Em resposta à ordem judicial, Davi Alcolumbre solicitou um parecer jurídico à Advocacia-Geral do Senado antes de se manifestar sobre a prorrogação da CPMI. Internamente, Alcolumbre considerou a decisão de Mendonça uma "interferência descabida" do Judiciário no Legislativo e espera que o plenário do STF a derrube. Entre as opções consideradas pela presidência do Congresso está a apresentação de recurso ao STF, possivelmente com pedido de efeito suspensivo da decisão até que o plenário do STF se manifeste. Alcolumbre argumenta que a prorrogação de uma CPMI é uma incumbência do presidente do Congresso, não um direito automático da minoria.
Por outro lado, o senador Carlos Viana (Podemos-MG), presidente da CPMI do INSS, celebrou a decisão de Mendonça, classificando-a como uma "vitória do povo e dos aposentados". Viana criticou a resistência de Alcolumbre em prorrogar a comissão e a recusa em receber o requerimento de prorrogação, o que, segundo ele, forçou a judicialização da questão. O senador defendeu a importância da CPI, citando a prisão de 21 pessoas e R$ 3,5 bilhões em bens apreendidos, com foco em fraudes de empréstimos consignados. Ele também propôs um prazo de 60 dias para a conclusão da CPMI, visando um relatório de consenso e evitando que se torne um "palanque eleitoral".
Adicionalmente, Viana negou categoricamente vazamentos de dados ou invasão à sala-cofre da CPMI do INSS, onde são guardados materiais sigilosos. Ele refutou informações de que integrantes teriam entrado no local sem autorização para filmar arquivos, garantindo que a sala-cofre possui vigilância severa e monitoramento por câmeras 24 horas por dia. O ministro André Mendonça procurou Viana após relatos de que a imprensa estaria fazendo perguntas baseadas em supostas informações da sala-cofre, levando à decisão de devolver o material ao STF.

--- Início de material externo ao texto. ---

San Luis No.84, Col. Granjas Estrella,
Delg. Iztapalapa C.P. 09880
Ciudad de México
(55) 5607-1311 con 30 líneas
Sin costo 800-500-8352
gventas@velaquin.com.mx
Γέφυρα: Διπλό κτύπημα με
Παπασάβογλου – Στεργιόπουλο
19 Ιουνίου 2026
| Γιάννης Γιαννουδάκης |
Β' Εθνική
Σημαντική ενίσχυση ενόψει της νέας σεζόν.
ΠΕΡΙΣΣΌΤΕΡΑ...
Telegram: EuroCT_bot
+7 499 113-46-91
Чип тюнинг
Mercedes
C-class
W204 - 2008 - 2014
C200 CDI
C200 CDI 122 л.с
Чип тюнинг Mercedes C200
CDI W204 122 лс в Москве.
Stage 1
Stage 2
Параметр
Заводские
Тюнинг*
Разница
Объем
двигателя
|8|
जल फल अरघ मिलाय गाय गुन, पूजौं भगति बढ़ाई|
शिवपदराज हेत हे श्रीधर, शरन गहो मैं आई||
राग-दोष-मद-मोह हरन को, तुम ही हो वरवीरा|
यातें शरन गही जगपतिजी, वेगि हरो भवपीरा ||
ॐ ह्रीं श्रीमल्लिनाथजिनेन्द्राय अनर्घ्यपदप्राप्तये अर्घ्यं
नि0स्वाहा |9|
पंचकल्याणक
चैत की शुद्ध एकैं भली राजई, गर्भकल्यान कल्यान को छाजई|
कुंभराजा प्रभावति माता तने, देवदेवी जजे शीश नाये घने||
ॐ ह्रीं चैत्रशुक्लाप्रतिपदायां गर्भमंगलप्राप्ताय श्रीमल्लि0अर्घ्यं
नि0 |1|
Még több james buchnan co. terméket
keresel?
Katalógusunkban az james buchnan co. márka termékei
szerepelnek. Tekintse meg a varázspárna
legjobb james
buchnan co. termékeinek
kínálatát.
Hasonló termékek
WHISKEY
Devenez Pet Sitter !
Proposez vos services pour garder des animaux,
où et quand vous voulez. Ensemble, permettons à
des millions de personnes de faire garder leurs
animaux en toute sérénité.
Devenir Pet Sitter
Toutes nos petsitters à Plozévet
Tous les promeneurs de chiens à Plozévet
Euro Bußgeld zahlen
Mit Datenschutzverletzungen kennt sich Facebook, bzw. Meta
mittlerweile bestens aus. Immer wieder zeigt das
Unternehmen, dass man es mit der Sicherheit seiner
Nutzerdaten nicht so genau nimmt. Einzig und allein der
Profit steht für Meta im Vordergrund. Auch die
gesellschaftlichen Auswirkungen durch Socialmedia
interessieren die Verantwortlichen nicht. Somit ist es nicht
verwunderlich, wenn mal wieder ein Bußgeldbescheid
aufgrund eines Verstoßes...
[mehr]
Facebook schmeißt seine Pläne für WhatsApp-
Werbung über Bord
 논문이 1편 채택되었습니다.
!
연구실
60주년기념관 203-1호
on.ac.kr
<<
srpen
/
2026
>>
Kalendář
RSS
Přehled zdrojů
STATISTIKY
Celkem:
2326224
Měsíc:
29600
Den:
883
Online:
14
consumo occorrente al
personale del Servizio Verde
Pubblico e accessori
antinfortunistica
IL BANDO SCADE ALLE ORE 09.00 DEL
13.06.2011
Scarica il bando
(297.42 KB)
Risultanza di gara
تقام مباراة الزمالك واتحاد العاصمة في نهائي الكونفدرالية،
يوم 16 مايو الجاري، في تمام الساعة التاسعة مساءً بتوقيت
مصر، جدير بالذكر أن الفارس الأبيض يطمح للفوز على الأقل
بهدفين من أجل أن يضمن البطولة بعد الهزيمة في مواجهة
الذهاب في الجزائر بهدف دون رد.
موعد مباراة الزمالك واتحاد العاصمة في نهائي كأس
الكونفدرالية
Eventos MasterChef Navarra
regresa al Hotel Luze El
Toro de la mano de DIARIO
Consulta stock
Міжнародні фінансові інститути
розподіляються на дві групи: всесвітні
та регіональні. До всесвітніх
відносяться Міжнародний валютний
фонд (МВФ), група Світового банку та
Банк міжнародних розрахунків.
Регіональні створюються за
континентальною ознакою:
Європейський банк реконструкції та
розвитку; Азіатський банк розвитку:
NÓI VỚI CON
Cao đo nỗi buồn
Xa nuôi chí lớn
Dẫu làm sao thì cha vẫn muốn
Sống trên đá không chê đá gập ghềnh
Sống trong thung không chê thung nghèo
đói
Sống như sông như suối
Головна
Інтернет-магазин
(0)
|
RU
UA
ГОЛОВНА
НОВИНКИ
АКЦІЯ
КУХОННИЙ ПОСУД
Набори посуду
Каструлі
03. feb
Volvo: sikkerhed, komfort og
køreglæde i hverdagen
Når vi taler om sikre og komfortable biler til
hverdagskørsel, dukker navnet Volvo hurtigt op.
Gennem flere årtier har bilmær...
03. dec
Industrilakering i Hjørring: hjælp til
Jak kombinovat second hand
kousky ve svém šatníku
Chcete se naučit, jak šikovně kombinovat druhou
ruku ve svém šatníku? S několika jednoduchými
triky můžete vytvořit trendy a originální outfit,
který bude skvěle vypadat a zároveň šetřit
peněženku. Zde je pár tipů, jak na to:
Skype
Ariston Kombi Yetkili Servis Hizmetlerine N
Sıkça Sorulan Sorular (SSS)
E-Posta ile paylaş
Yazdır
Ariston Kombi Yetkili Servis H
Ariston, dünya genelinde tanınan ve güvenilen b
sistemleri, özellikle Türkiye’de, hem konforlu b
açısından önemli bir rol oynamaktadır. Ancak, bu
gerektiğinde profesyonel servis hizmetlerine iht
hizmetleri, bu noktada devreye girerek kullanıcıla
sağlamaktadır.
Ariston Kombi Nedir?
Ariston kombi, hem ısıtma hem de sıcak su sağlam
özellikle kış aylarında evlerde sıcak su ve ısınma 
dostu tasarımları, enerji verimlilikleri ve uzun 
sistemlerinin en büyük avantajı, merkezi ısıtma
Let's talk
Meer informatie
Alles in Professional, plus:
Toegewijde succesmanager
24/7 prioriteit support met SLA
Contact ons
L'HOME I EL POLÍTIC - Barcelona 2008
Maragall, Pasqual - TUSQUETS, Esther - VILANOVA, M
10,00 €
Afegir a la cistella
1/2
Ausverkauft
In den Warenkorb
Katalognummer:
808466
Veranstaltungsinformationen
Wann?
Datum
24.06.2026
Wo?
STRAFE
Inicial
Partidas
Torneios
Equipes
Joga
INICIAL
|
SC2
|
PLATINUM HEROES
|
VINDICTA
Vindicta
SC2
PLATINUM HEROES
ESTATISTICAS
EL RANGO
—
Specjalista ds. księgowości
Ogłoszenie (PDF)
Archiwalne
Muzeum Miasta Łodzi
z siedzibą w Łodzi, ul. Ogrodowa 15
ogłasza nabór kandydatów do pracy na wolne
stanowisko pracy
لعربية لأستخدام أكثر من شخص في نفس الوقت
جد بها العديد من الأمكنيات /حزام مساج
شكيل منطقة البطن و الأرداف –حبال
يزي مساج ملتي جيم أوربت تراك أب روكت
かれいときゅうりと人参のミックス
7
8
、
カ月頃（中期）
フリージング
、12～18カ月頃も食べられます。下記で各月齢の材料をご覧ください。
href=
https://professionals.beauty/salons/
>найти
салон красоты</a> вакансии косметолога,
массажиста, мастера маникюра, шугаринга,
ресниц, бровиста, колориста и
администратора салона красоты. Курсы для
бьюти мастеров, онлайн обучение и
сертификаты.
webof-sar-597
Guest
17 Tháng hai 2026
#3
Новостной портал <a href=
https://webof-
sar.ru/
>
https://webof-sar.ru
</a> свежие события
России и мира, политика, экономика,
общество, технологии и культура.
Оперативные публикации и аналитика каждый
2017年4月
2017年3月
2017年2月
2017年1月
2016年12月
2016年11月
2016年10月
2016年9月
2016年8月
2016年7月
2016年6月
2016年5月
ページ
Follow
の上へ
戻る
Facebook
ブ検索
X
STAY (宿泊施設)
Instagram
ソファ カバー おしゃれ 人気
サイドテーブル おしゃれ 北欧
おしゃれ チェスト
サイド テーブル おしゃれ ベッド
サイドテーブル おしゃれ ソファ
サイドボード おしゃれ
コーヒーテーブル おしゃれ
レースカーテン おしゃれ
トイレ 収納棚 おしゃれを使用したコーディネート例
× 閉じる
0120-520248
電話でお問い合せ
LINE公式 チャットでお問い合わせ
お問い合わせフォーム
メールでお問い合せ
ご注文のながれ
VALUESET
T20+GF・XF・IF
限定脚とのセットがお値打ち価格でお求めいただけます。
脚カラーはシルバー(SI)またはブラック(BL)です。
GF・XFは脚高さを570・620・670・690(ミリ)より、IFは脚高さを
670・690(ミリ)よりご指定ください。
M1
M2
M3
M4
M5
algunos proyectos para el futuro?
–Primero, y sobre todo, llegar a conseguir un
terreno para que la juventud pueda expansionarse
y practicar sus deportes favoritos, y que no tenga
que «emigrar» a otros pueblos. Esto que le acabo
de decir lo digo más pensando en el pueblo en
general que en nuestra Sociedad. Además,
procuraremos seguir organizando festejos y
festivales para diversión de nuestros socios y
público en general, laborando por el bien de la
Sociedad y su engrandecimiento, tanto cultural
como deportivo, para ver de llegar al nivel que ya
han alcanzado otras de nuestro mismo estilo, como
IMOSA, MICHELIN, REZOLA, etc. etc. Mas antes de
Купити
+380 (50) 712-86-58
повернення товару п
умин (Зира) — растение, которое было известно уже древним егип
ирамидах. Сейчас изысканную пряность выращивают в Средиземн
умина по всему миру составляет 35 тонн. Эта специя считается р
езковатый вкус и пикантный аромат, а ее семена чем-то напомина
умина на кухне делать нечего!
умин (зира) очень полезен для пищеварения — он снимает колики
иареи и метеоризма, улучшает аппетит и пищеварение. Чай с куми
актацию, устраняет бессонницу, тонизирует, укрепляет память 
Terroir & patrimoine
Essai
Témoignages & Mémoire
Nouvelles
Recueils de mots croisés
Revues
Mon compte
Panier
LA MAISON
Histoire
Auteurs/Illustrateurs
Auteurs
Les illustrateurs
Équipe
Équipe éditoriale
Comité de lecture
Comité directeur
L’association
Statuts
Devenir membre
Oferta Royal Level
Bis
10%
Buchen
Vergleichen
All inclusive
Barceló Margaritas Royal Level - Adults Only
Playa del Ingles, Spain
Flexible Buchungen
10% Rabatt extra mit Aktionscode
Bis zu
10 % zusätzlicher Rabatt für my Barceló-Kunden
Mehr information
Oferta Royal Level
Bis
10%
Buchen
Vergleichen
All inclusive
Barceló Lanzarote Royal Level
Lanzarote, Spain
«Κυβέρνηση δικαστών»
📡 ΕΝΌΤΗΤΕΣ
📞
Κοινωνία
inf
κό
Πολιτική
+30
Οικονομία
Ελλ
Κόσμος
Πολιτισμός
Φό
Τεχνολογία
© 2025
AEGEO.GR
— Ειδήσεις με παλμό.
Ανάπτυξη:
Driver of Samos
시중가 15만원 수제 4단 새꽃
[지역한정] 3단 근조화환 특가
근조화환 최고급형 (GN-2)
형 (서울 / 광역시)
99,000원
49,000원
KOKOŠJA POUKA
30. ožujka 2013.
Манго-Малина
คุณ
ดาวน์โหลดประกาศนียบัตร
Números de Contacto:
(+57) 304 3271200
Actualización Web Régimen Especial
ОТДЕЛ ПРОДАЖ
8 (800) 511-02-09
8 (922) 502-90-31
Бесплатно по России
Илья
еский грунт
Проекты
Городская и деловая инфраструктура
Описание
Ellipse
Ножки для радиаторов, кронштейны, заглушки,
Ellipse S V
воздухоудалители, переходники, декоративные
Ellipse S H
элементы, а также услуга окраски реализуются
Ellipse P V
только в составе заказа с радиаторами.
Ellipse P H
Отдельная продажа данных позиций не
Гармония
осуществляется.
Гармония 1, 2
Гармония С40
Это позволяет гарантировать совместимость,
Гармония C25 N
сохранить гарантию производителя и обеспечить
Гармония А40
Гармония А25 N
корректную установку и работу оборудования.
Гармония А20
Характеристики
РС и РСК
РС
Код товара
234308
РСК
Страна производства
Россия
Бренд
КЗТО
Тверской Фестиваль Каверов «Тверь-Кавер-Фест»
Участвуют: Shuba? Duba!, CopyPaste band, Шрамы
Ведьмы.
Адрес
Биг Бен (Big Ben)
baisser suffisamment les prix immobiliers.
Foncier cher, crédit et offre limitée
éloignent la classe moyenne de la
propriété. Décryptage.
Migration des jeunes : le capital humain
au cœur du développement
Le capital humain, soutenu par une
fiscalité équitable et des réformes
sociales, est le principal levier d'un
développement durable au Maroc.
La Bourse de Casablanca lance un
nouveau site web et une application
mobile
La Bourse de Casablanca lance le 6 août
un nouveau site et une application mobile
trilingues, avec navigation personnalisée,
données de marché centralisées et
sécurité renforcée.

Contudo, Mendonça defende que a prorrogação é um direito da minoria parlamentar, assim como a criação da comissão, e que o Congresso não pode barrar o pedido se os requisitos formais forem preenchidos. A intervenção do STF ocorreu após parlamentares recorrerem à Corte devido à falta de deliberação no Congresso, apesar do número suficiente de assinaturas para a prorrogação. Mendonça enfatizou que o pedido de prorrogação cumpre os requisitos legais e, portanto, não pode ser ignorado pela presidência do Senado. Caso Alcolumbre não cumpra o prazo, a decisão autoriza o próprio senador Carlos Viana, presidente da CPMI, a prorrogar os trabalhos. A extensão da CPMI pode adicionar até 120 dias de funcionamento, permitindo o aprofundamento das investigações que inicialmente terminariam em 28 de março e que apuram fraudes contra aposentados e pensionistas. Se o STF derrubar a decisão de Mendonça, Alcolumbre não será obrigado a prorrogar a CPMI, que se encerraria em 28 de março.